Search code examples
pythontensorflowtensorflow2.0tensorflow-datasets

spliting custom binary dataset in train/test subsets using tensorflow io


I am trying to use local binary data to train a network to perform regression inference.

Each local binary data has the following layout:

enter image description here

and the whole data consists of several *.bin files with the layout above. Each file has a variable number of sequences of 403*4 bytes. I was able to read one of those files using the following code:

import tensorflow as tf

RAW_N = 2 + 20*20 + 1

def convert_binary_to_float_array(register):
     return tf.io.decode_raw(register, out_type=tf.float32)

raw_dataset = tf.data.FixedLengthRecordDataset(filenames=['mydata.bin'],record_bytes=RAW_N*4)
raw_dataset = raw_dataset.map(map_func=convert_binary_to_float_array)

Now, I need to create 4 datasets train_data, train_labels, test_data, test_labels as follows:

train_data, train_labels, test_data, test_labels = prepare_ds(raw_dataset, 0.8)

and use them to train & evaluate:

model = build_model()

history = model.fit(train_data, train_labels, ...)

loss, mse = model.evaluate(test_data, test_labels)

My question is: how to implement function prepare_ds(dataset, frac)?
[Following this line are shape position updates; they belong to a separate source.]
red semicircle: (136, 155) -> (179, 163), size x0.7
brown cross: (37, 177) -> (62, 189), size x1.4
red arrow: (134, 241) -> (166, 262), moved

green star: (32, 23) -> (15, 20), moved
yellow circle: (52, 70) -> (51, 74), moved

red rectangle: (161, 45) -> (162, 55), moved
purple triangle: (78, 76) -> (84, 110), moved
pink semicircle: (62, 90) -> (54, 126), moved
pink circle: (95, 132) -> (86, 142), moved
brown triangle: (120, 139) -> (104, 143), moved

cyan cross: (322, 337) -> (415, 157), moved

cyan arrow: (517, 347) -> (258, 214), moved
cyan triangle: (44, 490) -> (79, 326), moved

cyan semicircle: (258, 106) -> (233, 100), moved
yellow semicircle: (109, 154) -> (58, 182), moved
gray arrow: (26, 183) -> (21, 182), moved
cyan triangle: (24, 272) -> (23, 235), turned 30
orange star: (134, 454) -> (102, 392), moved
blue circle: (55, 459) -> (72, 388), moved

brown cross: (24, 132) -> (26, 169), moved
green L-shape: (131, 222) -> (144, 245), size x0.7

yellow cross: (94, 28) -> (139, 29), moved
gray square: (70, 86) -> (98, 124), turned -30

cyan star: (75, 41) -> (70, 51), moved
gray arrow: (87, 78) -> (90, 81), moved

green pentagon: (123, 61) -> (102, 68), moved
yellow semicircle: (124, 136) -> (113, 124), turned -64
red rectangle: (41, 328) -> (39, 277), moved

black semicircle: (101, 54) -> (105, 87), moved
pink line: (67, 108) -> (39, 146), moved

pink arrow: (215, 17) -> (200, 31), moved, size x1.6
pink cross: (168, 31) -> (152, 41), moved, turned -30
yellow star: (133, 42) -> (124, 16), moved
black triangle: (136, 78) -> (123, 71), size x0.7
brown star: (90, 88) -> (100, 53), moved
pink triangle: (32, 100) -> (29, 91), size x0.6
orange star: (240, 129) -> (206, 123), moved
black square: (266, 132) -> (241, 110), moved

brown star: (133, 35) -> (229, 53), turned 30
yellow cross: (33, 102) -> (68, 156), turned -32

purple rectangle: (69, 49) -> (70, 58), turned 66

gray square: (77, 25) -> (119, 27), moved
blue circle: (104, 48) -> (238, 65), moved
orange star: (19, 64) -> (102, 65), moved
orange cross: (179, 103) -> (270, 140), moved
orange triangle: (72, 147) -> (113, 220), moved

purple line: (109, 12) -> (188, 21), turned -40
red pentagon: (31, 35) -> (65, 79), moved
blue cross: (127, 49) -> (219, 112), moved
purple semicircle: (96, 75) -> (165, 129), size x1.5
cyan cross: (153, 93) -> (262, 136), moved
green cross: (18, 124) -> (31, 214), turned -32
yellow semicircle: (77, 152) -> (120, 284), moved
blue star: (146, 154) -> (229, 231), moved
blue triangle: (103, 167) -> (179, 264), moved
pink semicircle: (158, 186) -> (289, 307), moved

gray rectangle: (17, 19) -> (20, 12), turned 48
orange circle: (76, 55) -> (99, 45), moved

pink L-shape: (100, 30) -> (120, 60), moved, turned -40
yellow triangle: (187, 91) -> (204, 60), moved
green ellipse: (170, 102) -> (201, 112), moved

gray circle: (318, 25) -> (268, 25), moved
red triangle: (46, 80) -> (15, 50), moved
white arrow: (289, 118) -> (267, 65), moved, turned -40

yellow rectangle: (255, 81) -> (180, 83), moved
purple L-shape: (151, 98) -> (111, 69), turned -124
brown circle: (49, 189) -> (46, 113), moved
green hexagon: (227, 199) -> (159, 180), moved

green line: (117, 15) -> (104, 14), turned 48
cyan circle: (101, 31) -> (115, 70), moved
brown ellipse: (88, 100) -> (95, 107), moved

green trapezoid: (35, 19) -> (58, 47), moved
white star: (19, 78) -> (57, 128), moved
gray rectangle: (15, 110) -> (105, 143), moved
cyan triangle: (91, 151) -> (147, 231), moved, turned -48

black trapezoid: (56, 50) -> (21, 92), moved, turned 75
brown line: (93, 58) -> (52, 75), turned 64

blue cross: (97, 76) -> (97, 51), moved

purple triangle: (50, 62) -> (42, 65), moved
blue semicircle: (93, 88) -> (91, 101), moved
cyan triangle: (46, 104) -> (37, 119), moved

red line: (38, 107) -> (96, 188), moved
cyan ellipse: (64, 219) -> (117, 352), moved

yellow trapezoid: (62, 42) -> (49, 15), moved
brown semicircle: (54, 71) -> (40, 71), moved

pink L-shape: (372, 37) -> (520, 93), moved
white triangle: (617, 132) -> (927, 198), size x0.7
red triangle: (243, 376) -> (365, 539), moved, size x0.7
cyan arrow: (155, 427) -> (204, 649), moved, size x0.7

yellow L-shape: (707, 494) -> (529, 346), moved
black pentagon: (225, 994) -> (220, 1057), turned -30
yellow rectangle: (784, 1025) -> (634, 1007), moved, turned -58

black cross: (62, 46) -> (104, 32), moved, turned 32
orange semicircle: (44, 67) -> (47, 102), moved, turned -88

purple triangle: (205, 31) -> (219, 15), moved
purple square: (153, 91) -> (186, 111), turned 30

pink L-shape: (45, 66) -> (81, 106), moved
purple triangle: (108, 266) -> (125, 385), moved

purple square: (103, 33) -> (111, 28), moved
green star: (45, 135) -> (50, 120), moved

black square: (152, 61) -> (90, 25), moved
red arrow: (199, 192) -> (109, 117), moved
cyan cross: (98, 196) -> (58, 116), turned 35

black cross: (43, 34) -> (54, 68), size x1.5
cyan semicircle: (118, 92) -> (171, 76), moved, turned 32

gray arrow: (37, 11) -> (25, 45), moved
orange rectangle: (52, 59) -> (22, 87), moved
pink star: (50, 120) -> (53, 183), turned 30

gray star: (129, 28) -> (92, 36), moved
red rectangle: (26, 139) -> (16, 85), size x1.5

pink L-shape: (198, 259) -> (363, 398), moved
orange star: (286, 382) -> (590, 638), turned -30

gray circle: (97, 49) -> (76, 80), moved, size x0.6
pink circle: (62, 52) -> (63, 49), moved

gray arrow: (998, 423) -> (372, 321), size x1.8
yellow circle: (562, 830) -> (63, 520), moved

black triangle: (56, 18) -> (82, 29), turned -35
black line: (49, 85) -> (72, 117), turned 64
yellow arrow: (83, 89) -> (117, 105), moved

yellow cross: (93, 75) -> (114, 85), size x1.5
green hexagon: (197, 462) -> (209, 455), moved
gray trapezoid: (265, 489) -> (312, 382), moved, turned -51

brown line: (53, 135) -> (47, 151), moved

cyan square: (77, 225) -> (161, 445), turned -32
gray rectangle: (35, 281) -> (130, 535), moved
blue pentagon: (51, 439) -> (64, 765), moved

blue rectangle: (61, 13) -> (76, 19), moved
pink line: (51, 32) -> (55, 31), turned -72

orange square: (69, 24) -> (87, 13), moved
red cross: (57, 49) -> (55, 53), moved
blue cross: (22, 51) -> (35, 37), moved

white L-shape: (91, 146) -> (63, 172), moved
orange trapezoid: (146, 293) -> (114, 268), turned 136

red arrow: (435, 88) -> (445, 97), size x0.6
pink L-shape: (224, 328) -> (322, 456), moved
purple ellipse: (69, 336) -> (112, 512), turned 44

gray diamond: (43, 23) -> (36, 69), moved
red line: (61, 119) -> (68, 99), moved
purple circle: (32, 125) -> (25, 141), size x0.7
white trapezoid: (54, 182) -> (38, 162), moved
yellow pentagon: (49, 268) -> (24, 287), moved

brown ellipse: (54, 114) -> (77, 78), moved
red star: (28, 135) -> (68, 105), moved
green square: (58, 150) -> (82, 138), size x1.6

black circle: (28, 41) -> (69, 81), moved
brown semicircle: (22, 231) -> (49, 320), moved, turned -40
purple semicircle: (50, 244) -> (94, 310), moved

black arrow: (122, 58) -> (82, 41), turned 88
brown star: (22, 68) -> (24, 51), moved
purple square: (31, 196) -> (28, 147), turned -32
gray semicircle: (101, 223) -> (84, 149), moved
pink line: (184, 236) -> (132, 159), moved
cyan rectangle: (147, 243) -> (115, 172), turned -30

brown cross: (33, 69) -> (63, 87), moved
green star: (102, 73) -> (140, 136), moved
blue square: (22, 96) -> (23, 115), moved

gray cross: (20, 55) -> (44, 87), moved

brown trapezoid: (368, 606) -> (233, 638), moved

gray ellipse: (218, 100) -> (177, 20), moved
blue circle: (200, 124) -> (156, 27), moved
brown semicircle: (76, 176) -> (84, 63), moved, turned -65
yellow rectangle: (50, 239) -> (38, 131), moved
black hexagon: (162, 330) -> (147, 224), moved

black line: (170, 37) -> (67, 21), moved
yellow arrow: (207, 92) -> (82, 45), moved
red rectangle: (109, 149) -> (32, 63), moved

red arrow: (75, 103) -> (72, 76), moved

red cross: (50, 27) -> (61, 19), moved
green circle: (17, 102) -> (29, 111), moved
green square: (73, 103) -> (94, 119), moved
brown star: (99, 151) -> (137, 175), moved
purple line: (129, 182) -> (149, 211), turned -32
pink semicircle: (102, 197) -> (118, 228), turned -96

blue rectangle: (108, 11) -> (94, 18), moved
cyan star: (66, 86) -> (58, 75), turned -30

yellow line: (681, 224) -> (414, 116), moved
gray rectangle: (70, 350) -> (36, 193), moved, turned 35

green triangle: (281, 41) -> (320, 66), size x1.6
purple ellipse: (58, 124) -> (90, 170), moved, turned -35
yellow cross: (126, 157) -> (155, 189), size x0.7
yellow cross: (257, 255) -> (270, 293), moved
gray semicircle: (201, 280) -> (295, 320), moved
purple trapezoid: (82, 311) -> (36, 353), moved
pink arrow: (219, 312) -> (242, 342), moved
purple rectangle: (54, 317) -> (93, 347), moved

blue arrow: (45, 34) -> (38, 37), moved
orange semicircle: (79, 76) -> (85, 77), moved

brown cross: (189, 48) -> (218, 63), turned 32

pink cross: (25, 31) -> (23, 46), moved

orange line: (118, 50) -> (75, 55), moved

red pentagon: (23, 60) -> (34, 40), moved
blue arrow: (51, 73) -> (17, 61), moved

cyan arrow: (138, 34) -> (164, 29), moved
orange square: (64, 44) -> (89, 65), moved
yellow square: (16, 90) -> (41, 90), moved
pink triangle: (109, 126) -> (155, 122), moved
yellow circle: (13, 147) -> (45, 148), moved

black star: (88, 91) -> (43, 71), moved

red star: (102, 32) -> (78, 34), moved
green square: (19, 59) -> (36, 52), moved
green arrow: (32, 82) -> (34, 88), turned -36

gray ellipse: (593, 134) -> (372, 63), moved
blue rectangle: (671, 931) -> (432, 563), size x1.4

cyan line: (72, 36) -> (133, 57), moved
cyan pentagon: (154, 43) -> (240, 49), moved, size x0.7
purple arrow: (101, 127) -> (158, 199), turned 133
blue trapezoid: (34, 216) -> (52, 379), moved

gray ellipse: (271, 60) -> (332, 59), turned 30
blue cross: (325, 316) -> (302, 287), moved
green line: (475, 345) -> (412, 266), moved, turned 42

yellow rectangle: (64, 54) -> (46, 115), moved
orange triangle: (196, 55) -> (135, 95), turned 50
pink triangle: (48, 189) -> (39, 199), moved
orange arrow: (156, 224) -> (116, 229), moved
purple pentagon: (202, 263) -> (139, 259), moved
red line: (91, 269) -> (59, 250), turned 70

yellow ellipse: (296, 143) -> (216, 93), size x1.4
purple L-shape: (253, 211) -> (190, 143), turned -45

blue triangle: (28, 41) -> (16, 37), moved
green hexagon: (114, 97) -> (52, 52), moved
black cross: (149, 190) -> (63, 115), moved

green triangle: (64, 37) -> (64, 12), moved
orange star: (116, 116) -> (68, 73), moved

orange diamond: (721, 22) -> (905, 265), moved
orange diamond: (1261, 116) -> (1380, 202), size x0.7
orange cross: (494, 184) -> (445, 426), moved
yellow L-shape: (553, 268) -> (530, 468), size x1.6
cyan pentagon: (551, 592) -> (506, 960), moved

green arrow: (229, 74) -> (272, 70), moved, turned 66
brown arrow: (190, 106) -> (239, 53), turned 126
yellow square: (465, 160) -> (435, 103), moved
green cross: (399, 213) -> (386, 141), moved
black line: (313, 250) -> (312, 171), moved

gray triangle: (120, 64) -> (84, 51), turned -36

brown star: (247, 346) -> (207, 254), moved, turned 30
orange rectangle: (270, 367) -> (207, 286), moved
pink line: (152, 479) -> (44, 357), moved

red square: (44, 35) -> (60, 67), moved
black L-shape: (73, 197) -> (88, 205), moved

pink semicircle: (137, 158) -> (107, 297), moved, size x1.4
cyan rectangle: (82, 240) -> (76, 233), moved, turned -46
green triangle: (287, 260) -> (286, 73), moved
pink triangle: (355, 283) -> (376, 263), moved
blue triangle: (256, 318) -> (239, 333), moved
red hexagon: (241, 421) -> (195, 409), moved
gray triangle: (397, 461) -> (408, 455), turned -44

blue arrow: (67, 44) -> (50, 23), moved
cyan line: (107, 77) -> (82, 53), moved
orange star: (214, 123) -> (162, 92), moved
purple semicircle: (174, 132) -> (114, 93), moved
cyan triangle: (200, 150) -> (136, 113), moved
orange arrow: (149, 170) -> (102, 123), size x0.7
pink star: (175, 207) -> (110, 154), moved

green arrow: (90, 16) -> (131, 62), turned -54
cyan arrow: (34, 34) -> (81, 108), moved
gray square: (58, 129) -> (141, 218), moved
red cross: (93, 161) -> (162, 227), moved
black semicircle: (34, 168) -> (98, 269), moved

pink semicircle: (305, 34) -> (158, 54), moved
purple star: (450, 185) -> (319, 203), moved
def prepare_ds(dataset, frac):
    ...

I have tried to use tf.shape, tf.reshape, tf.slice, subscription [:] with no success. I realized that those functions doesn't work properly because after the map() call raw_dataset is a MapDataset (as a result of the eager execution concerns).


Solution

  • If the meta-data is suppose to be part of your inputs, which I am assuming, you could try something like this:

    import random
    import struct
    import tensorflow as tf
    import numpy as np
    
    RAW_N = 2 + 20*20 + 1
    
    bytess = random.sample(range(1, 5000), RAW_N*4)
    with open('mydata.bin', 'wb') as f:
      f.write(struct.pack('1612i', *bytess))
    
    def decode_and_prepare(register):
      register = tf.io.decode_raw(register, out_type=tf.float32)
      inputs = register[:402]
      label = register[402:]
      return inputs, label
    
    total_data_entries = 8
    raw_dataset = tf.data.FixedLengthRecordDataset(filenames=['/content/mydata.bin', '/content/mydata.bin'], record_bytes=RAW_N*4)
    raw_dataset = raw_dataset.map(decode_and_prepare)
    raw_dataset = raw_dataset.shuffle(buffer_size=total_data_entries)
    
    train_ds_size = int(0.8 * total_data_entries)
    test_ds_size = int(0.2 * total_data_entries)
    
    train_ds = raw_dataset.take(train_ds_size)
    remaining_data = raw_dataset.skip(train_ds_size)  
    test_ds = remaining_data.take(test_ds_size)
    

    Note that I am using the same bin file twice for demonstration purposes. After running that code snippet, you could feed the datasets to your model like this:

    model = build_model()
    
    history = model.fit(train_ds, ...)
    
    loss, mse = model.evaluate(test_ds)
    

    as each dataset contains the inputs and the corresponding labels.